第4章 四話
……泣いているのだろうか。声色からして。
「…でも事実だろ。」
「…どうしてそんなに冷たいの…?」
……一ノ瀬は彼氏のことが好きだったのだろうか。あんなに不満そうだったのに。
まあ落ち込むぐらいだからな。
「…俺に聞いても何も変わらない。…帰る。」
腰を上げて部屋入口の戸まで向かう。
「待って!行かないでっ。」
後ろから抱きつかれる。
次には鼻を啜る音が耳に入る。本当に泣きだした。
………。
行かないでと言われても。俺がここにいて何になるのだ。
遂にはしゃっくりまで上げる一ノ瀬。
「…ヒック……ひとりにしないでっ…。」
更に抱きつく腕に力が込められた。
……自分勝手だ、ほんと。
振り払わず、一ノ瀬が落ち着くまで暫くそのままでいた。
漸く落ちついたが、腕を離そうとはしない。
きつく抱きついたまま。
……暑い。
「…お願い。一緒にいて。…そばにいて…。」
消えそうな声がした後、解放された。
一ノ瀬に向き直ると、俯いたまま。
………。
「……キ…ス、して…。」
「………。
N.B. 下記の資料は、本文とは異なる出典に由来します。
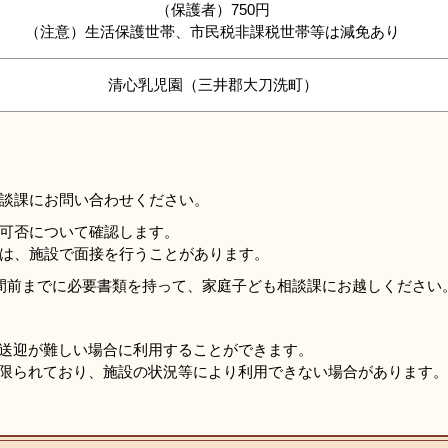
（保護者）750円
（注意）生活保護世帯、市民税非課税世帯等は減免あり
清心乳児園（三井郡大刀洗町）
談課にお問い合わせください。
可否について確認します。
は、施設で面接を行うことがあります。
間前までに必要書類を持って、家庭子ども相談課にお越しください
送迎が難しい場合に利用することができます。
限られており、施設の状況等により利用できない場合があります。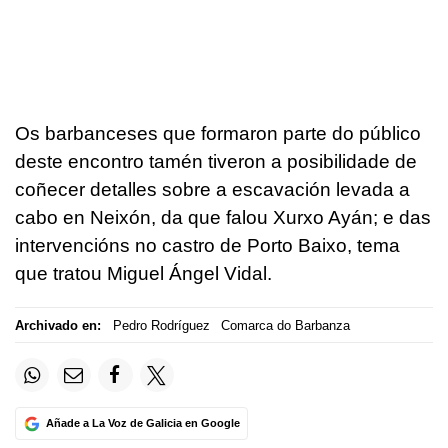
Os barbanceses que formaron parte do público
deste encontro tamén tiveron a posibilidade de
coñecer detalles sobre a escavación levada a
cabo en Neixón, da que falou Xurxo Ayán; e das
intervencións no castro de Porto Baixo, tema
que tratou Miguel Ángel Vidal.
Archivado en:
Pedro Rodríguez
Comarca do Barbanza
Añade a La Voz de Galicia en Google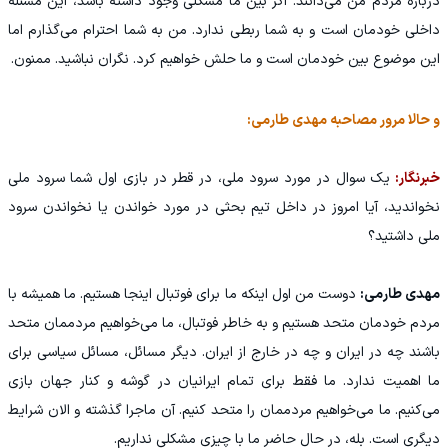
درباره مردم من می‌دانند. اگر بین ما مشکلی وجود داشته باشد، این مسئله
داخلی خودمان است و به شما ربطی ندارد. من به شما احترام می‌گذارم اما
این موضوع بین خودمان است و ما حلش خواهیم کرد. نگران نباشید. ممنون.
و حالا مرور مصاحبه مهدی طارمی:
خبرنگار:
یک سوال در مورد سرود ملی، در قطر در بازی اول شما سرود ملی
نخواندید، آیا امروز در داخل تیم بحثی در مورد خواندن یا نخواندن سرود
ملی داشتید؟
مهدی طارمی:
دوست من اول اینکه ما برای فوتبال اینجا هستیم. ما همیشه با
مردم خودمان متحد هستیم و به خاطر فوتبال، ما می‌خواهیم مردممان متحد
باشند چه در ایران و چه در خارج از ایران. دیگر مسائل، مسائل سیاسی برای
ما اهمیت ندارد. ما فقط برای تمام ایرانیان در گوشه و کنار جهان بازی
می‌کنیم. ما می‌خواهیم مردممان را متحد کنیم. آن ماجرا گذشته و الان شرایط
دیگری است. بله، در حال حاضر ما با چیزی مشکلی نداریم.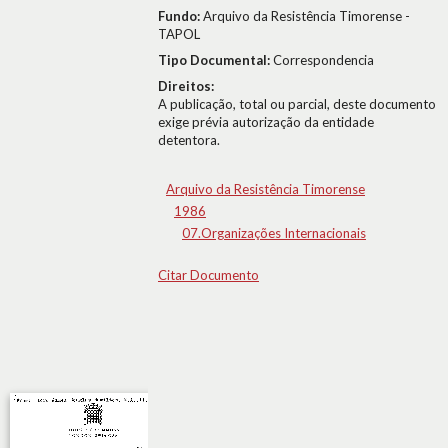
Fundo:
Arquivo da Resistência Timorense -
TAPOL
Tipo Documental:
Correspondencia
Direitos:
A publicação, total ou parcial, deste documento
exige prévia autorização da entidade
detentora.
Arquivo da Resistência Timorense
1986
07.Organizações Internacionais
Citar Documento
」
懲りないな……いや、慰めか……?
「…彼氏はいいのか?」
「……もう、いい…。」
「………。」
当然の如く、彼氏のことは吹っ切れてもいないし…。
そしてまた俺に抱きつく。
「……抱いて。」
そう口にして俺を見上げてくる。
目が腫れぼったい。
そのまま目を瞑って待ってる。
俺は屈んで一ノ瀬の唇に自分のを重ねた。
ただ触れるだけのキス。唇を離すと一ノ瀬がゆっくりと瞼をあける。
そしてまたどちらからともなく唇を重ねた。
暫く触れるだけのキスが続く。わざとらしくリップ音を鳴らして…。